*REQUIRED WORK*
The response should be an exact transcription of the data below, free of images.

*SOURCE RECORDS*
Start of Block

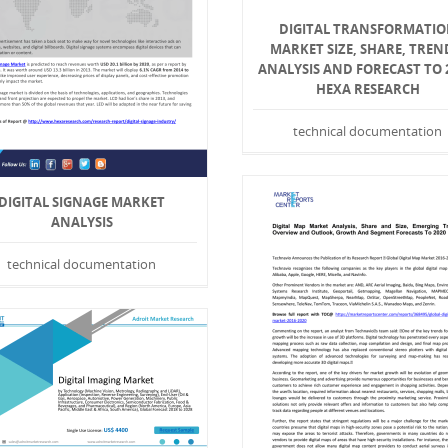
DIGITAL TRANSFORMATI
MARKET SIZE, SHARE, TREN
ANALYSIS AND FORECAST TO 
HEXA RESEARCH
technical documentation
DIGITAL SIGNAGE MARKET
ANALYSIS
technical documentation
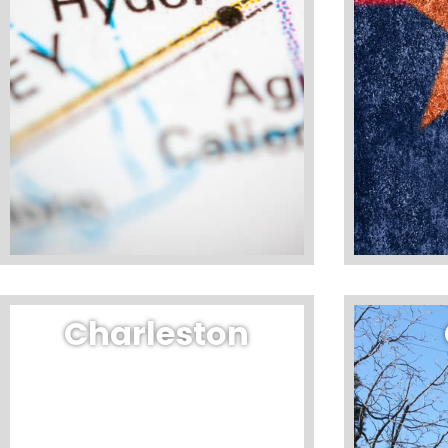
Charleston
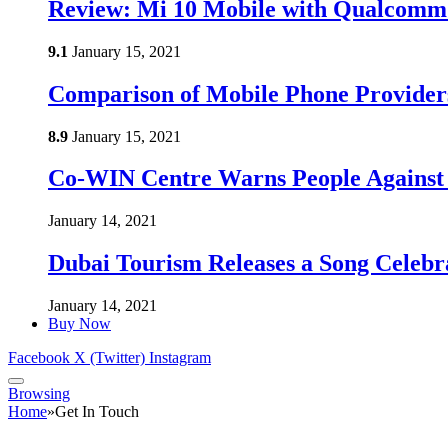
Review: Mi 10 Mobile with Qualcomm
9.1
January 15, 2021
Comparison of Mobile Phone Provider
8.9
January 15, 2021
Co-WIN Centre Warns People Against 
January 14, 2021
Dubai Tourism Releases a Song Celebr
January 14, 2021
Buy Now
Facebook
X (Twitter)
Instagram
Browsing
Home
»
Get In Touch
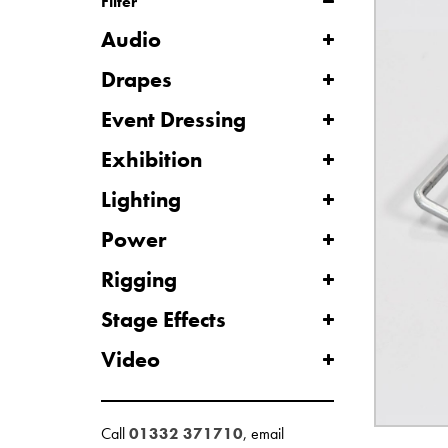
Filter
Audio
Drapes
Event Dressing
Exhibition
Lighting
Power
Rigging
Stage Effects
Video
Call
01332 371710
, email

End of Block

*EXPECTED OUTPUT*
DIGITAL TRANSFORMATI
MARKET SIZE, SHARE, TREN
ANALYSIS AND FORECAST TO 
HEXA RESEARCH
technical documentation
DIGITAL SIGNAGE MARKET
ANALYSIS
technical documentation
Charleston
Review: Mi 10 Mobile with Qualcomm
9.1
January 15, 2021
Comparison of Mobile Phone Provider
8.9
January 15, 2021
Co-WIN Centre Warns People Against 
January 14, 2021
Dubai Tourism Releases a Song Celebr
January 14, 2021
Buy Now
Facebook
X (Twitter)
Instagram
Browsing
Home
»
Get In Touch
Filter
Audio
Drapes
Event Dressing
Exhibition
Lighting
Power
Rigging
Stage Effects
Video
Call
01332 371710
, email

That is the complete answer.